Había
transcurrido su vida dentro de una jaula en una pajarería de barrio, rodeado de
otras aves igualmente recluidas. Unos días eran buenos, otros regulares y otros
prescindibles. Una mañana entró un cliente en la tienda y lo adquirió. Colocó la jaula en una terraza con vistas a un pequeño bosque. Estaba confundido al
ver a aquellos pájaros volar libremente de rama en rama, de árbol en árbol,
jugando con las nubes, bajando a la hojarasca del suelo, volviendo a partir
hacia destinos desconocidos para él. Después del primer desconcierto, se sumió
en una gran aflicción. Acababa de presenciar lo que es la libertad, algo que no
sabía que existiera o que había olvidado debido a unos genes
dormidos. Intentó echar a volar y se golpeó contra los barrotes de la jaula.

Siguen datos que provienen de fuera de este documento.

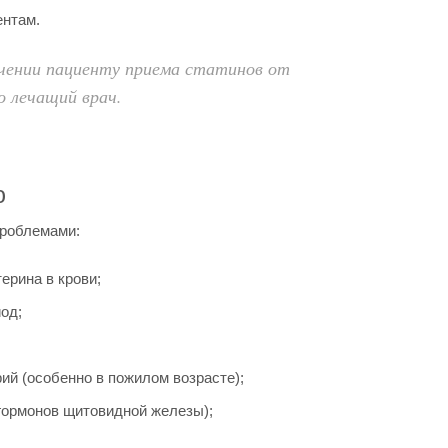
ентам.
чении пациенту приема статинов от
о лечащий врач.
ю
проблемами:
ерина в крови;
од;
ий (особенно в пожилом возрасте);
гормонов щитовидной железы);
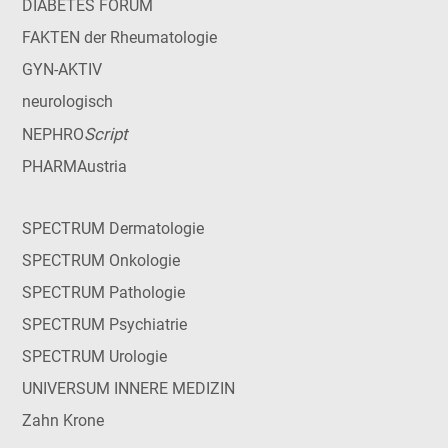
DIABETES FORUM
FAKTEN der Rheumatologie
GYN-AKTIV
neurologisch
Script
NEPHRO
PHARMAustria
SPECTRUM Dermatologie
SPECTRUM Onkologie
SPECTRUM Pathologie
SPECTRUM Psychiatrie
SPECTRUM Urologie
UNIVERSUM INNERE MEDIZIN
Zahn Krone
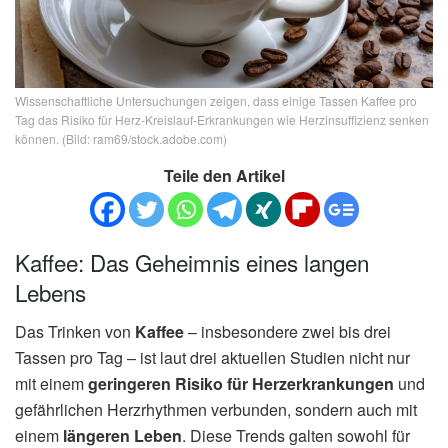
Wissenschaftliche Untersuchungen zeigen, dass einige Tassen Kaffee pro
Tag das Risiko für Herz-Kreislauf-Erkrankungen wie Herzinsuffizienz senken
können. (Bild: ram69/stock.adobe.com)
Teile den Artikel
Kaffee: Das Geheimnis eines langen
Lebens
Das Trinken von
Kaffee
– insbesondere zwei bis drei
Tassen pro Tag – ist laut drei aktuellen Studien nicht nur
mit einem
geringeren Risiko für Herzerkrankungen
und
gefährlichen Herzrhythmen verbunden, sondern auch mit
einem
längeren Leben
. Diese Trends galten sowohl für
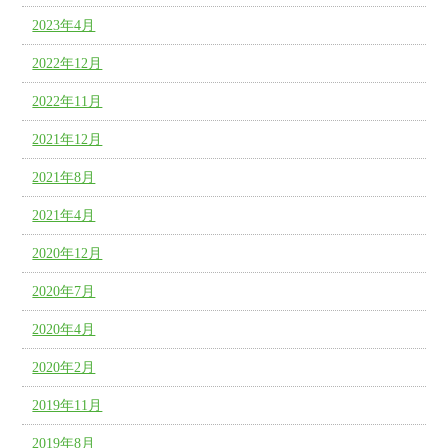
2023年4月
2022年12月
2022年11月
2021年12月
2021年8月
2021年4月
2020年12月
2020年7月
2020年4月
2020年2月
2019年11月
2019年8月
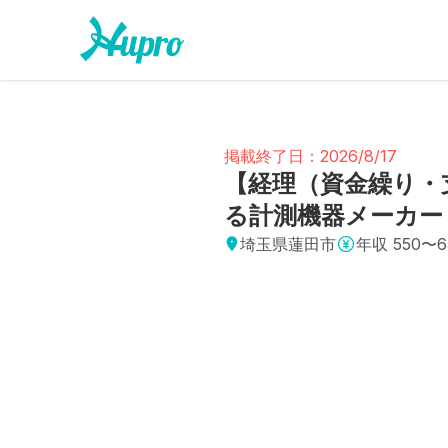
掲載終了日：2026/8/17
【経理（資金繰り・
る計測機器メーカー
埼玉県蓮田市
年収
550〜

Era la primera vez que era consciente de ellos. Intentó aplacar el ansia que
había nacido en él, diciéndose que en la jaula tenía el agua y el alpiste
asegurados por una mano amiga, y que ahí fuera la incertidumbre y el miedo
debían ser insoportables. Pero de nada sirvió, porque la libertad es una
llamada demasiado poderosa para ser silenciada con razones. La tristeza le
consumía. Ya su vida entre barrotes carecía de sentido. Decidió dejarse morir. La
mano amiga, al verlo tan alicaído, le abrió la jaula. Inició un vuelo hacia la
libertad y cayó exhausto a los pocos metros. Antes de morir en libertad, se dio
cuenta que llevaba la jaula dentro de él.